The conduct of audits and request of information at their branches or partnerships in Turkey, and the fulfillment of their information requests regarding the information included in the consolidation of foreign branches or partnerships of banks of authorities which are to are authorized to audit pursuant to the laws of foreign countries and that are equivalent to the Banking Regulation and Supervision Authority (“Authority”) are also regulated. In this case, according to Article 98 of the Law, which regulates cooperation between institutions, it is stipulated that if it is possible to meet the information request with the information held by the Authority, it will be fulfilled directly by the Authority, and if it is not sufficient, it will be fulfilled by the banks with the permission given by the Board. In addition, it has been stated that the disclosure of the information, which is not a client secret but a bank secret, with these authorities upon the request of the equivalent foreign authorities, provided that a written notification is made to the Authority before disclosure, will not constitute a violation of this paragraph.
In addition, the Board has been authorized to prohibit the disclosure of all kinds of data, which are bank and client secrets, with third parties abroad, including the cases exempted from the confidentiality obligation as a result of its assessment of economic security. The importance of the principle of reciprocity was emphasized while making an assessment on this subject.
Obligation to Establish an Information Sharing Committee:
Article 7 of the Regulation requires banks to establish an “Information Sharing Committee”. The obligation of the Information Sharing Committee is to coordinate the sharing of client secrets or bank secrets (i) in accordance with the principle of proportionality, (ii) to evaluate the appropriateness of incoming sharing requests, and (iii) to record the relevant evaluations, including the cases that are exempted from the confidentiality obligation. It has also been regulated of which persons the Committee should be composed of.

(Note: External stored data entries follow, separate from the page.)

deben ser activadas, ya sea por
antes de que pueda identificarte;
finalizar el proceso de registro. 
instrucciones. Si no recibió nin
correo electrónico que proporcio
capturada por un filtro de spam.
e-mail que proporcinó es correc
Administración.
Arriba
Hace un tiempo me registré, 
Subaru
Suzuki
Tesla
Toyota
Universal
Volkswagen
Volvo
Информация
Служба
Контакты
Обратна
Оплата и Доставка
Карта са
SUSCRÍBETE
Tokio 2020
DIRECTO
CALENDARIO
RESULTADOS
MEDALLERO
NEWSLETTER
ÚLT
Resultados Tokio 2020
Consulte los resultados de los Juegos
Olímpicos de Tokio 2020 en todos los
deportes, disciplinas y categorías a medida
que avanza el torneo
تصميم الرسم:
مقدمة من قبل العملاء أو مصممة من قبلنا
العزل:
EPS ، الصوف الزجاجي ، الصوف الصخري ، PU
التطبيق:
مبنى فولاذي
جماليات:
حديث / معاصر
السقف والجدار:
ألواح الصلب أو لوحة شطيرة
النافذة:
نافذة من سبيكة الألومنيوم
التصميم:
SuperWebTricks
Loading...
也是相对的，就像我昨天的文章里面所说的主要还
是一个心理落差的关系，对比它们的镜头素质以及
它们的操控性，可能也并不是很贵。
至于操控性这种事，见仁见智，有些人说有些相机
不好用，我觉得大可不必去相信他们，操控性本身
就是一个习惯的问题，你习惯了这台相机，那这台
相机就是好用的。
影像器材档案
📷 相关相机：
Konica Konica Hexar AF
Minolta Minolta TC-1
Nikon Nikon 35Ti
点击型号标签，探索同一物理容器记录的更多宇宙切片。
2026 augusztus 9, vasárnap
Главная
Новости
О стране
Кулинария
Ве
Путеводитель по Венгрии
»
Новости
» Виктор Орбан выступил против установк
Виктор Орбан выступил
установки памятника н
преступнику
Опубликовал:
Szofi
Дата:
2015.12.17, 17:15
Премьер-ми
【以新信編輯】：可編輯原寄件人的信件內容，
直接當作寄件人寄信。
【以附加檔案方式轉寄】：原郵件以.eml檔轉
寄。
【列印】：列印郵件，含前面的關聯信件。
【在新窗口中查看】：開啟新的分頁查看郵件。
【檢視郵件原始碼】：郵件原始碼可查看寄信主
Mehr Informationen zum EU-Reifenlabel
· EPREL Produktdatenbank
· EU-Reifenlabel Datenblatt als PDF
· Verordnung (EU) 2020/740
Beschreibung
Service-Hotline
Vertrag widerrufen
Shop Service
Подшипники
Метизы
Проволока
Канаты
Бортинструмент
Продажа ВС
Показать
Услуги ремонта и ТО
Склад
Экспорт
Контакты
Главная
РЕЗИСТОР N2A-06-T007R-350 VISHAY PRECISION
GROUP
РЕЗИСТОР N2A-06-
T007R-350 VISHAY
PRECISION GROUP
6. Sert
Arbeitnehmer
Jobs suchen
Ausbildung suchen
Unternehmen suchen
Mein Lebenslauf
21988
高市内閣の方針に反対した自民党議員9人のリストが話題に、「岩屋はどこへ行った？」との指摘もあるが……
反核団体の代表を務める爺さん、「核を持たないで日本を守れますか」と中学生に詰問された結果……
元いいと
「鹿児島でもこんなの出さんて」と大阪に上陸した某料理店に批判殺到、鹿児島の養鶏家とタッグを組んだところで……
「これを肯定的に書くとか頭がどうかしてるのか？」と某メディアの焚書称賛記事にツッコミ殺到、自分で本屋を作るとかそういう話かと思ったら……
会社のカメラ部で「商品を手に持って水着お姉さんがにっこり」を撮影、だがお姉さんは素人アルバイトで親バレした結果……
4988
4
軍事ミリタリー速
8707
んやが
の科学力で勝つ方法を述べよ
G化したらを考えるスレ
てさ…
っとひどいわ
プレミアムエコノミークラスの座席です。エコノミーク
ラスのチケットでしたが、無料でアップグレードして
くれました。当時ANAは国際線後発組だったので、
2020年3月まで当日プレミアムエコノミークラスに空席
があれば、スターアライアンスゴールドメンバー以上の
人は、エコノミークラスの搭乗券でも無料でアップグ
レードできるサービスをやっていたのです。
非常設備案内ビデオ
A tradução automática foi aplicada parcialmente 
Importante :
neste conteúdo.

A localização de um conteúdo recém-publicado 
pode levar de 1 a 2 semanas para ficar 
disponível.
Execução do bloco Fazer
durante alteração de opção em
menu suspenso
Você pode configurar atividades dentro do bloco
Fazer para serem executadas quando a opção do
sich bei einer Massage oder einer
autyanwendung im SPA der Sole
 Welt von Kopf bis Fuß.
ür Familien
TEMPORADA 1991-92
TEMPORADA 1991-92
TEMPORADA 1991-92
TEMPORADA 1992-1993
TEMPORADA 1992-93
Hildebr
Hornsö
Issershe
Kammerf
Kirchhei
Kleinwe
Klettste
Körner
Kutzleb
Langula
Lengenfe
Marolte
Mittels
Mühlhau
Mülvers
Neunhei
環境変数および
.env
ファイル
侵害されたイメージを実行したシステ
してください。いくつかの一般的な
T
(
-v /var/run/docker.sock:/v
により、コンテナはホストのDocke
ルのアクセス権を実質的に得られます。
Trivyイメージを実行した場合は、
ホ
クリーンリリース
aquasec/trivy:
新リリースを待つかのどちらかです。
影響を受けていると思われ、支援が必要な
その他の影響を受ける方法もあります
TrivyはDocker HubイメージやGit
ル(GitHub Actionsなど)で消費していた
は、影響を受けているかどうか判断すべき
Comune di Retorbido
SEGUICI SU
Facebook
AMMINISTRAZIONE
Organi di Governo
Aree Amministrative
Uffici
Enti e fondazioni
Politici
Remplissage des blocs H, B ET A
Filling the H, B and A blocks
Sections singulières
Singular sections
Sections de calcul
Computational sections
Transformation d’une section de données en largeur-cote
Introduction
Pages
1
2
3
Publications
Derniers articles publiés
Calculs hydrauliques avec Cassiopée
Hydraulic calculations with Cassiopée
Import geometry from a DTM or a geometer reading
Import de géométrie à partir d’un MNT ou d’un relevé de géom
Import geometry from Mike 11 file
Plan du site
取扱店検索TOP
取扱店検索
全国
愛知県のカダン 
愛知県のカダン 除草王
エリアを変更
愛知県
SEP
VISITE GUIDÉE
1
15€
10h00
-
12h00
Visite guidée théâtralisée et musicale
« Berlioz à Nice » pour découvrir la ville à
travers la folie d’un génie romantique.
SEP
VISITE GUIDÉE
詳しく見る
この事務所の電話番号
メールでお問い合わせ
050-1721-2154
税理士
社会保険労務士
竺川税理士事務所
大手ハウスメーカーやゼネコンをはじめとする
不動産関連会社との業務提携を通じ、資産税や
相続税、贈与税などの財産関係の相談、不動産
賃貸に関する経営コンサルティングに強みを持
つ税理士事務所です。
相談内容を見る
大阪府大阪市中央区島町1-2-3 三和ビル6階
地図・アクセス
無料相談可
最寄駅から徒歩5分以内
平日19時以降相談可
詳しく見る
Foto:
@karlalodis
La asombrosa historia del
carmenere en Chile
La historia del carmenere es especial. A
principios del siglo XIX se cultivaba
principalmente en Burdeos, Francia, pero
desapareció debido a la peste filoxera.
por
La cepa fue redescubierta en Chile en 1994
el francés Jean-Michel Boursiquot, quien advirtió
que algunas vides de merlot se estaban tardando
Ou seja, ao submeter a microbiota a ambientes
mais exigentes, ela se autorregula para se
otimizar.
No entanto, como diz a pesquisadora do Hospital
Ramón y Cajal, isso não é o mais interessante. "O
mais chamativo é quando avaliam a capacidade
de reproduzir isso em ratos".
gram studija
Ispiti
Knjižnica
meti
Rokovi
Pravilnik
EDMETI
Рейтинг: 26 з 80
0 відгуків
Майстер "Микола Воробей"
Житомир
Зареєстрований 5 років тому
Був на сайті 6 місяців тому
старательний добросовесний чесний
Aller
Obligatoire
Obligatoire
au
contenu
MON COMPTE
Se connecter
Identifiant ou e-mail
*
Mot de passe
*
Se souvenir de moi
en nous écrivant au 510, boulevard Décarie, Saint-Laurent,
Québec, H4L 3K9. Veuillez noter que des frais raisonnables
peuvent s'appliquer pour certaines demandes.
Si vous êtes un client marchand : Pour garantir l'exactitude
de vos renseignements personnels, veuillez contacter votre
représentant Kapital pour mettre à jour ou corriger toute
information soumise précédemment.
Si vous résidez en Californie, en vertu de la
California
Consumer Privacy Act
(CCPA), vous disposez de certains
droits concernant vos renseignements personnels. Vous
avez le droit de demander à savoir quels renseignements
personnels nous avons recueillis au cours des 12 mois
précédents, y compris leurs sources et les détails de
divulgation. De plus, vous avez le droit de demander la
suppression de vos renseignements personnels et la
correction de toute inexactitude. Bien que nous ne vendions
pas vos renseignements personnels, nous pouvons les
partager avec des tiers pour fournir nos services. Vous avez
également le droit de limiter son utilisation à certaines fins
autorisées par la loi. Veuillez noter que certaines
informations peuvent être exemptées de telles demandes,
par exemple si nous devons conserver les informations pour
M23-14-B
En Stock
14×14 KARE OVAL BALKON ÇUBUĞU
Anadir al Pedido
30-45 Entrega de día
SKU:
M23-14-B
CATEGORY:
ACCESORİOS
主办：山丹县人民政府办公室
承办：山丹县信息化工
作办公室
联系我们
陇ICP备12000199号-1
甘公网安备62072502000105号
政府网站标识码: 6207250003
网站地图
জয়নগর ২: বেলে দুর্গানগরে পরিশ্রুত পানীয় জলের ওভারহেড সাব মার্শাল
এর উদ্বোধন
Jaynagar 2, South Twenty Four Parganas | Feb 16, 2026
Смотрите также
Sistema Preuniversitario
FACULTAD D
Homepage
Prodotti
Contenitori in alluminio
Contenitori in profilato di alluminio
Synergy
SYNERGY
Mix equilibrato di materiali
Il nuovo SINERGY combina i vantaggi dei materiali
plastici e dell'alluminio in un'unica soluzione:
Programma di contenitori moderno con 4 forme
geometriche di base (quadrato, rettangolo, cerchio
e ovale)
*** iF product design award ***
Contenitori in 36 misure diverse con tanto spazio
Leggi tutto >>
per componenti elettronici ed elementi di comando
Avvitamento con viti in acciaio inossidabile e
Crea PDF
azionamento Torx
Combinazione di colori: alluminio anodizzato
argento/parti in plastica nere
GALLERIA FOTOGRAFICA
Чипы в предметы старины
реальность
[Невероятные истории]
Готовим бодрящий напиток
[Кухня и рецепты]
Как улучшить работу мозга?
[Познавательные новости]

As a result, with Article 73 of the Law and the "Regulation on Sharing Confidential Information", which is planned to enter into force on January 1, 2022, the principles and exceptions regarding the confidentiality obligation regarding client and bank secrets have been clarified and it has become mandatory for banks to establish an Information Sharing Committee. In addition, by making parallel arrangements with the LPPD in the said legislation, the personal data characteristic of client secrets was once again emphasized.